[Task to carry out] Wherever a line in the records contains the word "target", return that line.

Stored data
______

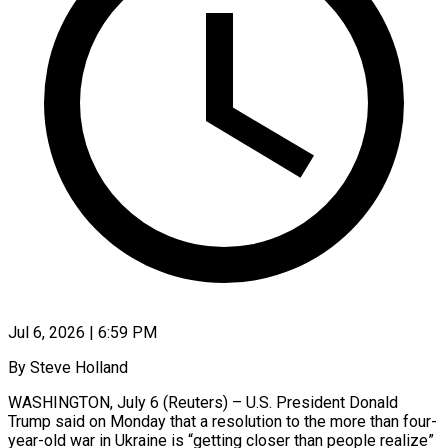
Jul 6, 2026 | 6:59 PM
By Steve Holland
WASHINGTON, July 6 (Reuters) – U.S. President Donald
Trump said on Monday that a resolution to the more than four-
year-old war in Ukraine is “getting closer than people realize”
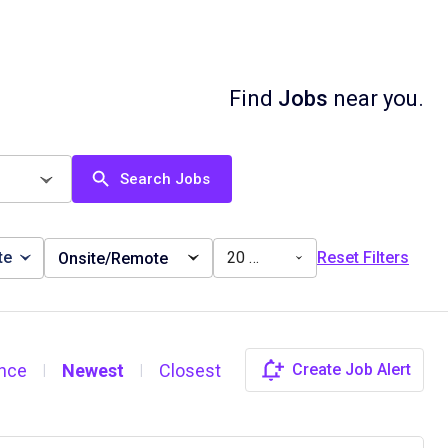
Find
Jobs
near you.
Search Jobs
te
20 miles
Reset Filters
Onsite/Remote
nce
Newest
Closest
Create Job Alert
|
|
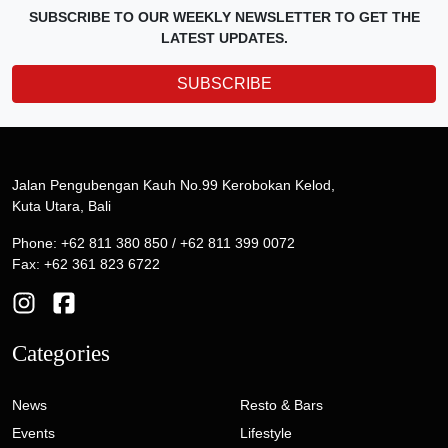
SUBSCRIBE TO OUR WEEKLY NEWSLETTER TO GET THE
LATEST UPDATES.
SUBSCRIBE
Jalan Pengubengan Kauh No.99 Kerobokan Kelod,
Kuta Utara, Bali
Phone: +62 811 380 850 / +62 811 399 0072
Fax: +62 361 823 6722
Categories
News
Resto & Bars
Events
Lifestyle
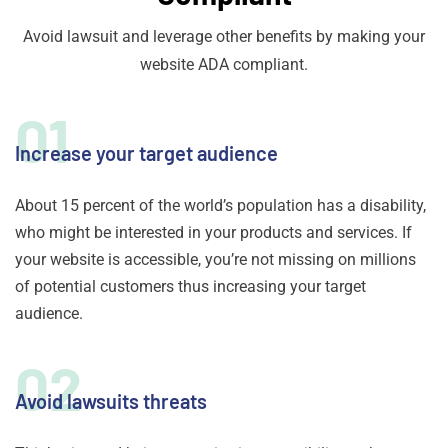
Avoid lawsuit and leverage other benefits by making your
website ADA compliant.
01
Increase your target audience
About 15 percent of the world’s population has a disability,
who might be interested in your products and services. If
your website is accessible, you’re not missing on millions
of potential customers thus increasing your target
audience.
02
Avoid lawsuits threats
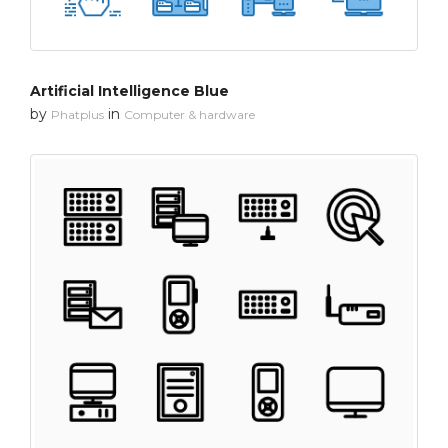
Artificial Intelligence Blue
by
in
Phatplus
Computer & hardware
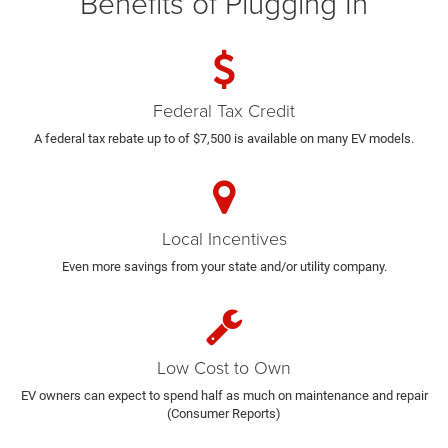
Benefits of Plugging In
Federal Tax Credit
A federal tax rebate up to of $7,500 is available on many EV models.
Local Incentives
Even more savings from your state and/or utility company.
Low Cost to Own
EV owners can expect to spend half as much on maintenance and repair
(Consumer Reports)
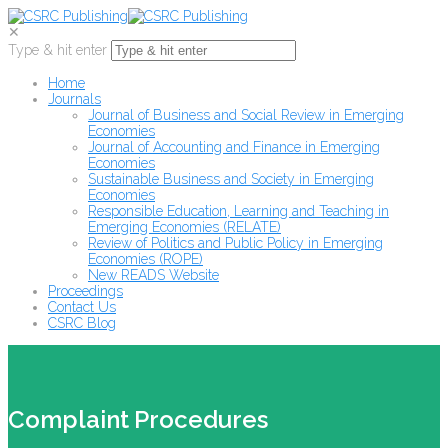
✕
Type & hit enter
Home
Journals
Journal of Business and Social Review in Emerging
Economies
Journal of Accounting and Finance in Emerging
Economies
Sustainable Business and Society in Emerging
Economies
Responsible Education, Learning and Teaching in
Emerging Economies (RELATE)
Review of Politics and Public Policy in Emerging
Economies (ROPE)
New READS Website
Proceedings
Contact Us
CSRC Blog
Complaint Procedures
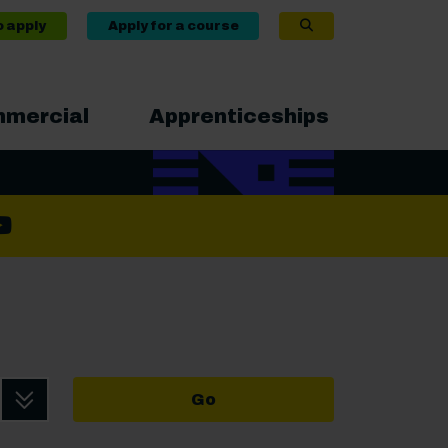
o apply
Apply for a course
mercial
Apprenticeships
ram
book
nkedIn
YouTube
Go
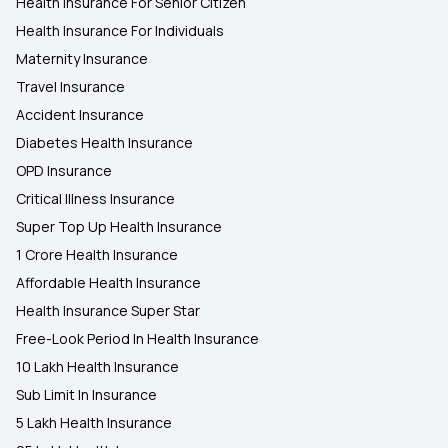
Health Insurance For Senior Citizen
Health Insurance for Cervical Cancer
Health Insurance For Individuals
Maternity Insurance
Travel Insurance
Accident Insurance
Diabetes Health Insurance
OPD Insurance
Critical Illness Insurance
Super Top Up Health Insurance
1 Crore Health Insurance
Affordable Health Insurance
Health Insurance Super Star
Free-Look Period In Health Insurance
10 Lakh Health Insurance
Sub Limit In Insurance
5 Lakh Health Insurance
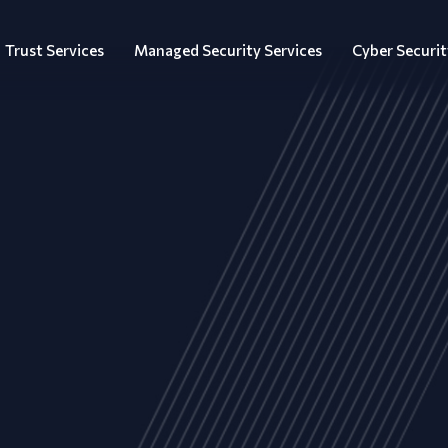
Trust Services
Managed Security Services
Cyber Securit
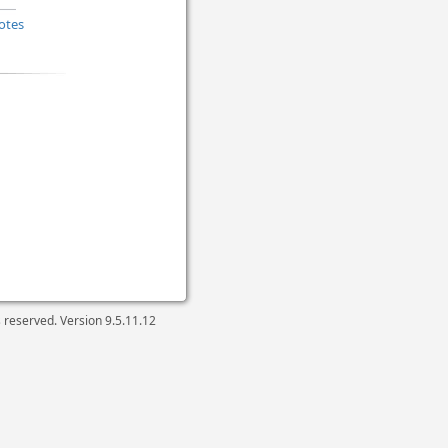
otes
ts reserved. Version
9.5.11.12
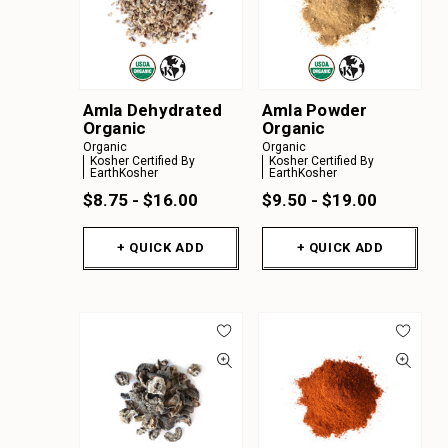
Amla Dehydrated
Amla Powder
Organic
Organic
Organic
Organic
Kosher Certified By
Kosher Certified By
EarthKosher
EarthKosher
$8.75 - $16.00
$9.50 - $19.00
+ QUICK ADD
+ QUICK ADD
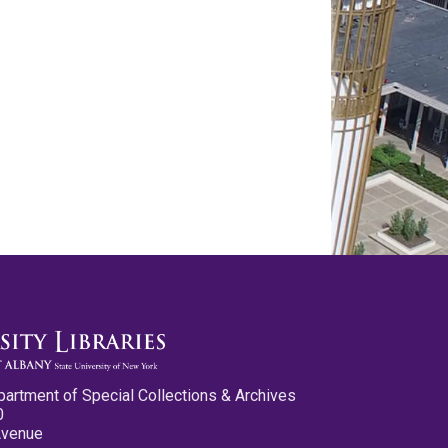
partment of Special Collections & Archives
0
Avenue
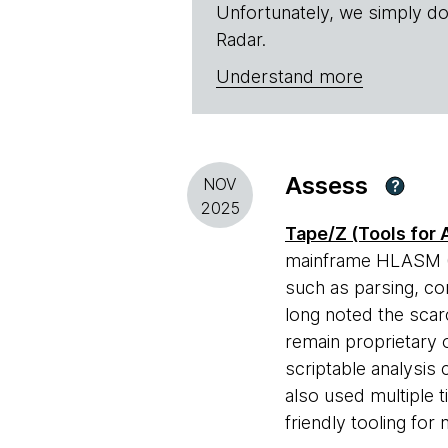
Unfortunately, we simply do
Radar.
Understand more
Assess
NOV
?
2025
Tape/Z (Tools for
mainframe HLASM (H
such as parsing, co
long noted the scar
remain proprietary 
scriptable analysis 
also used multiple 
friendly tooling fo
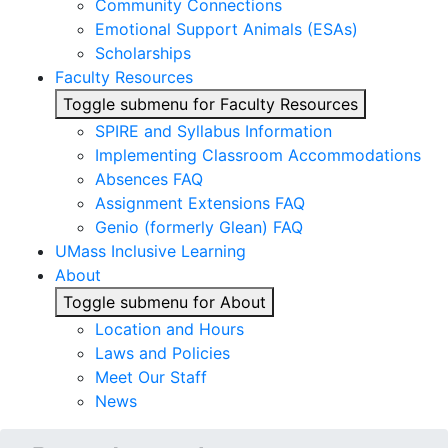
Community Connections
Emotional Support Animals (ESAs)
Scholarships
Faculty Resources
Toggle submenu for Faculty Resources
SPIRE and Syllabus Information
Implementing Classroom Accommodations
Absences FAQ
Assignment Extensions FAQ
Genio (formerly Glean) FAQ
UMass Inclusive Learning
About
Toggle submenu for About
Location and Hours
Laws and Policies
Meet Our Staff
News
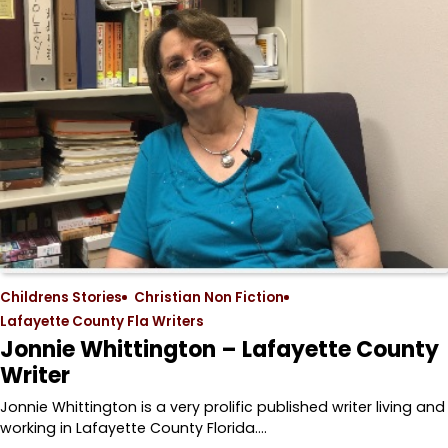
Childrens Stories
Christian Non Fiction
Lafayette County Fla Writers
Jonnie Whittington – Lafayette County
Writer
Jonnie Whittington is a very prolific published writer living and
working in Lafayette County Florida.…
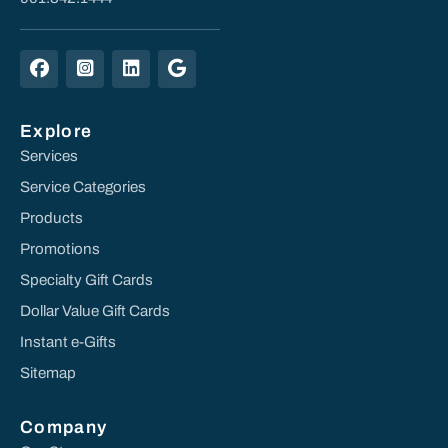
Explore
Services
Service Categories
Products
Promotions
Specialty Gift Cards
Dollar Value Gift Cards
Instant e-Gifts
Sitemap
Company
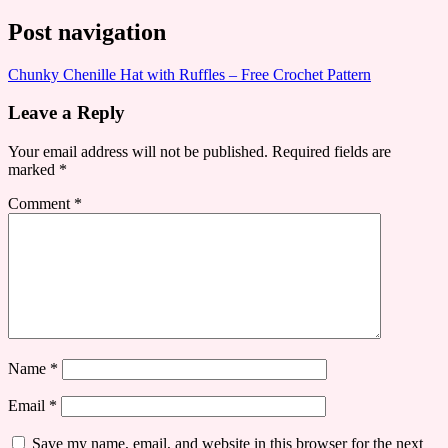
Post navigation
Chunky Chenille Hat with Ruffles – Free Crochet Pattern
Leave a Reply
Your email address will not be published.
Required fields are
marked
*
Comment
*
Name
*
Email
*
Save my name, email, and website in this browser for the next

______

[Finished task]
Increase your target audience
of potential customers thus increasing your target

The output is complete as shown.